“少来,你差点就杀死了霍森帝国的皇帝,一旦这边灵魂受到损伤,真身那边……呃。”亚历山大忽然觉得失口了,然后不再往下说,而是搂紧了克劳迪娅。
说到打斗,克劳迪娅右手伸出一指,指尖上黑紫色的电弧闪动着——这是捷洛尼西亚皇族几乎快要失传的“圣痕”。
圣痕是西大陆通过血脉传承的一种强悍的能力,不仅与生俱来被刻画在某些“古老家族”的遗传基因里,而且只有足够强大的实力外加纯正的血脉才能觉醒。觉醒了“圣痕”的强者无一不是举世瞩目。
“亚瑟,为什么非要我臣服,你到底想要干什么?你是,要我们家族的血脉圣痕吗?”克劳迪娅内心有些复杂地看着对方,“不是的……”亚瑟轻轻拍了拍女王的背,推开她起身,背对着后者来到了窗边。
“因为那里。”如果不是额头上闪烁着荧光的酒红色宝石,恐怕谁也不相信,这个男人只是皇帝陛下的一具分身,他此刻淡漠地盯着天空之上发出暗红色幽光的圣墟。

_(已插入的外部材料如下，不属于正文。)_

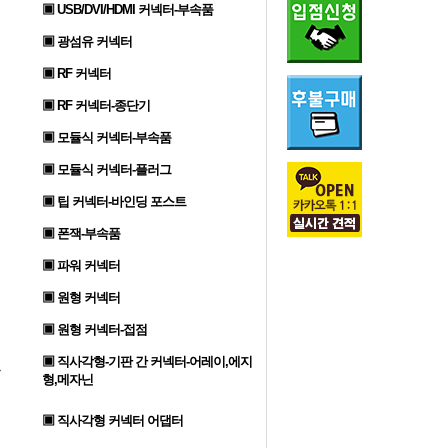
▣ USB/DVI/HDMI 커넥터-부속품
▣ 광섬유 커넥터
▣ RF 커넥터
▣ RF 커넥터-종단기
▣ 모듈식 커넥터-부속품
▣ 모듈식 커넥터-플러그
▣ 팁 커넥터-바인딩 포스트
▣ 폰잭-부속품
▣ 파워 커넥터
▣ 원형 커넥터
▣ 원형 커넥터-접점
▣ 직사각형-기판 간 커넥터-어레이,에지
형,메자닌
▣ 직사각형 커넥터 어댑터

此时的亚历山大,确实是把心中所想吐了出来,“圣墟是什么?这个世界是什么?为什么我们困在地上而有人可以飞升?这个世界太小了,我们也不够强大,生命又如此短暂,不如拼尽全力,博一个不后悔的未来!”
克劳迪娅看着他,实在是没听懂,又不好接话,便走到皇帝的背后又亲了一下他的后背,然后认真地问:“亚瑟,我……呃,你……你真的……你喜欢吗?”
“不喜欢……哎呀,别咬!疼,我是说以前!”
“那么现在呢?”
“现在吗……”亚历山大转过身,用他健壮的臂膀抱起身材高挑但同样健硕的克劳迪娅,把她的全身往肩上上一扛。
“能……能叫我……亲爱的吗?”克劳迪娅最后快喊了出来。
“亲爱的,亲爱!”亚历山大橘色的发梢在两大高手飞汗如雨的雾气中飞舞。
画面一转,帝国西南前线,此时此刻。
呜呜呜呜!呜呜。
在一间卫生间中,被尤利西斯抓住又放了的那个人,咬着木棒用力将自己的那支被埋下特殊魔法装置的手臂用另一只手好几刀才砍了下来,痛得他在地上翻滚了好一会儿,随后将那个该死的牧师尤利西斯给的医疗粉末涂在伤口上,跌跌撞撞地走了出去。借着斗篷的掩护,他回到驻地,勉强将被切下来的手臂藏在自己的被子里,然后拿出全部积蓄,买通了西门的一个值勤守卫跟一个卫生队的马夫,躲在一个装粪水的大车内出了城。这次没有魔法装置,岗哨过得比较顺利,离开城堡不到一公里他便急匆匆下了车,跌跌撞撞地消失在城外的夜色中——虽然他是斥候出身,能够尽量躲开自己的同僚,但是所到之处,滴滴答答有一些暗红色液体滴落,惹得沿途的军犬一阵的兴奋狂吠。